*TASK*
Below are some records. How many of their lines contain the string "with"? Give the number only.

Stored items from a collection
_____
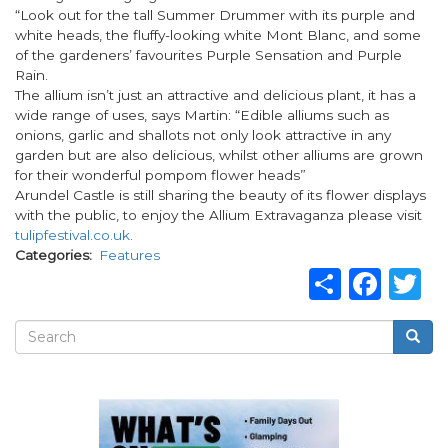
“Look out for the tall Summer Drummer with its purple and
white heads, the fluffy-looking white Mont Blanc, and some
of the gardeners’ favourites Purple Sensation and Purple
Rain.
The allium isn’t just an attractive and delicious plant, it has a
wide range of uses, says Martin: “Edible alliums such as
onions, garlic and shallots not only look attractive in any
garden but are also delicious, whilst other alliums are grown
for their wonderful pompom flower heads”
Arundel Castle is still sharing the beauty of its flower displays
with the public, to enjoy the Allium Extravaganza please visit
tulipfestival.co.uk.
Categories
Features
Share
Fac
T
Search
Searc
Search
form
_____
*RESULT OF THE EXERCISE*
2